* [Task prompt]: The pictures are to be omitted when the entries are reproduced exactly.

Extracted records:
⁂

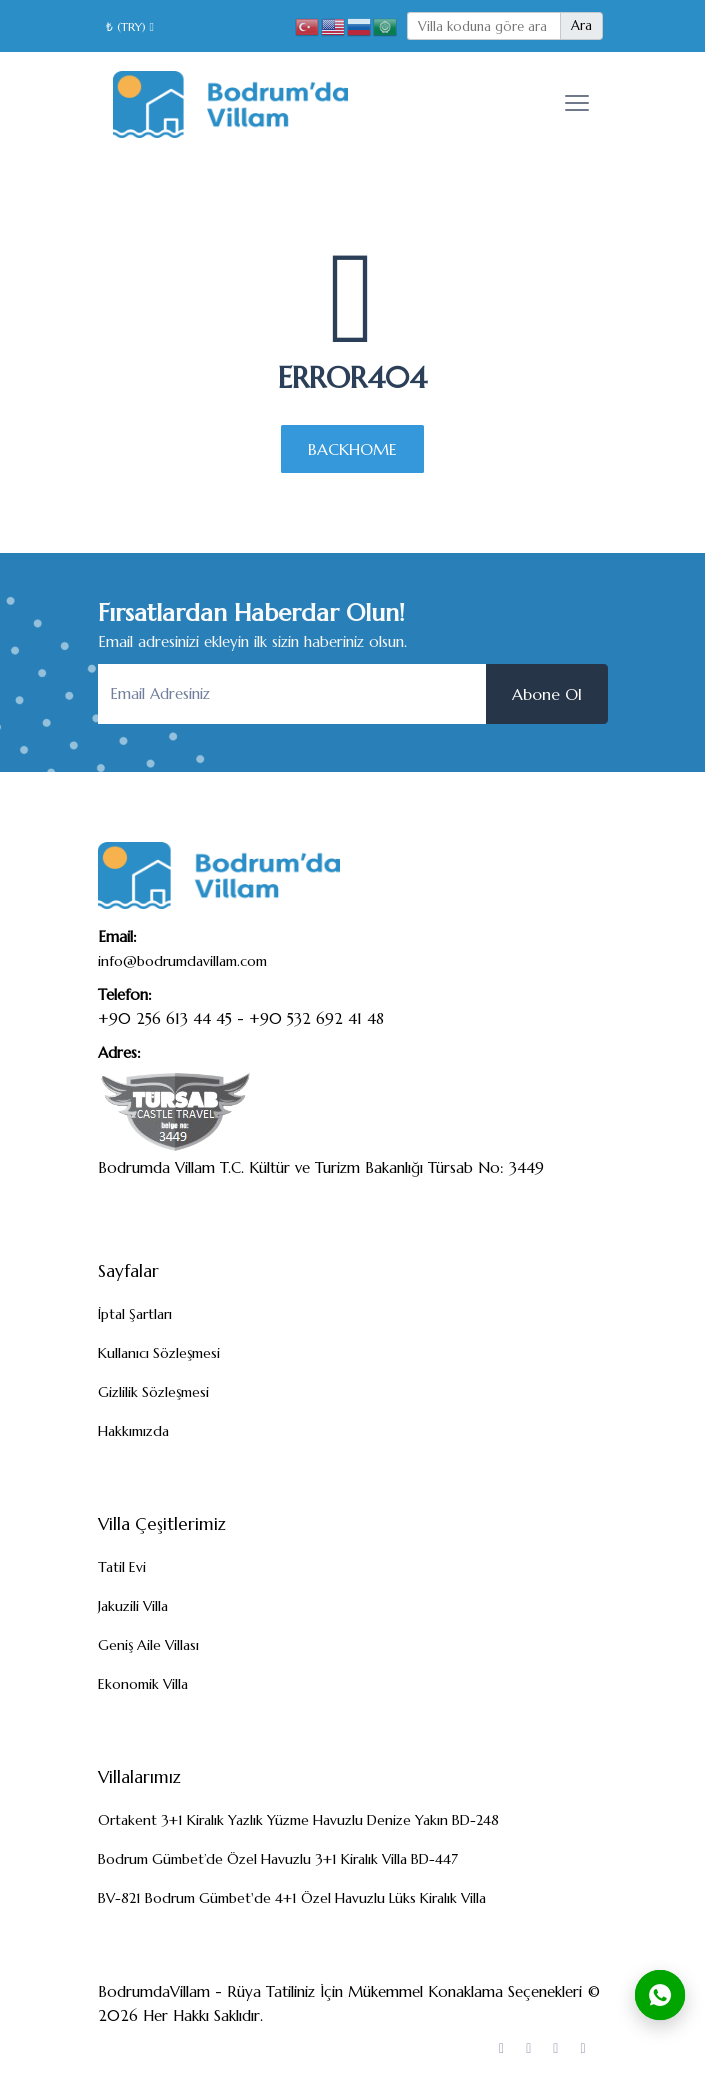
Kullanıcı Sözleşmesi (159, 1353)
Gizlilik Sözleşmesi (153, 1392)
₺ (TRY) (130, 26)
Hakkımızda (133, 1431)
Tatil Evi (122, 1567)
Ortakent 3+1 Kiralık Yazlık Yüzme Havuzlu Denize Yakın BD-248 (298, 1820)
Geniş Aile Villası (148, 1645)
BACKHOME (352, 449)
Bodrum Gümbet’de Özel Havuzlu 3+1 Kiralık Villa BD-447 (278, 1859)
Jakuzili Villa (133, 1606)
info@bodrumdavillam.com (182, 961)
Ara (581, 25)
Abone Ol (547, 694)
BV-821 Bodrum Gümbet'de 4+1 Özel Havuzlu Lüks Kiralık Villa (292, 1898)
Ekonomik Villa (143, 1684)
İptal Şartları (135, 1314)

⁂

* [Answer space]:
Kullanıcı Sözleşmesi (159, 1353)
Gizlilik Sözleşmesi (153, 1392)
₺ (TRY) (130, 26)
Hakkımızda (133, 1431)
Tatil Evi (122, 1567)
Ortakent 3+1 Kiralık Yazlık Yüzme Havuzlu Denize Yakın BD-248 (298, 1820)
Geniş Aile Villası (148, 1645)
BACKHOME (352, 449)
Bodrum Gümbet’de Özel Havuzlu 3+1 Kiralık Villa BD-447 (278, 1859)
Jakuzili Villa (133, 1606)
info@bodrumdavillam.com (182, 961)
Ara (581, 25)
Abone Ol (547, 694)
BV-821 Bodrum Gümbet'de 4+1 Özel Havuzlu Lüks Kiralık Villa (292, 1898)
Ekonomik Villa (143, 1684)
İptal Şartları (135, 1314)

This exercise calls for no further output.